Interestingly, although Gary Moore was left-handed, he learned to play the guitar as a right-hander from childhood and performed this way throughout his life until his death on February 6, 2011.

Eric Clapton

- one of the most influential figures in British rock - born March 30, 1945. The only musician to be inducted into the Rock and Roll Hall of Fame three times - twice as part of bands and once as a solo artist. Clapton played in various genres, but always gravitated towards the blues, which made his playing recognizable and characteristic.


Eric Clapton

Sonny Boy Williamson I and II

Sonny Boy Williamson, American blues harmonica player and singer, was born on December 5, 1912.

There are two famous Sonny Boy Williamsons in the world.

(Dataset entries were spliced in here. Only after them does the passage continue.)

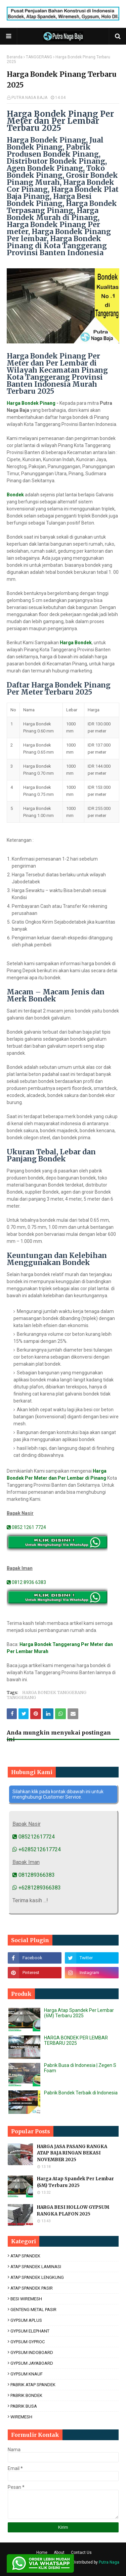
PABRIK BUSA (23, 2406)
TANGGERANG (39, 57)
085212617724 (33, 1836)
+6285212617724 (36, 1849)
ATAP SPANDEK (25, 2255)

The fact is that Sonny Boy Williamson II took the pseudonym of the same name in honor of his idol - Sonny Boy Williamson I. The fame of the second Sonya greatly overshadowed the legacy of the first, although it was he who was an innovator in his field.


Sonny Boy Williamson I

Sonny Boy was one of the most famous and original harmonica players. He is distinguished by a special style of performance: simple, melodic, smooth. The lyrics of his songs are subtle and lyrical.


Sonny Boy Williamson II

Williamson II valued personal comfort rather than fame, so he sometimes allowed himself to disappear for a couple of months to rest, and then reappear on stage. Sonny Boy Williamson II passed away on May 25, 1965.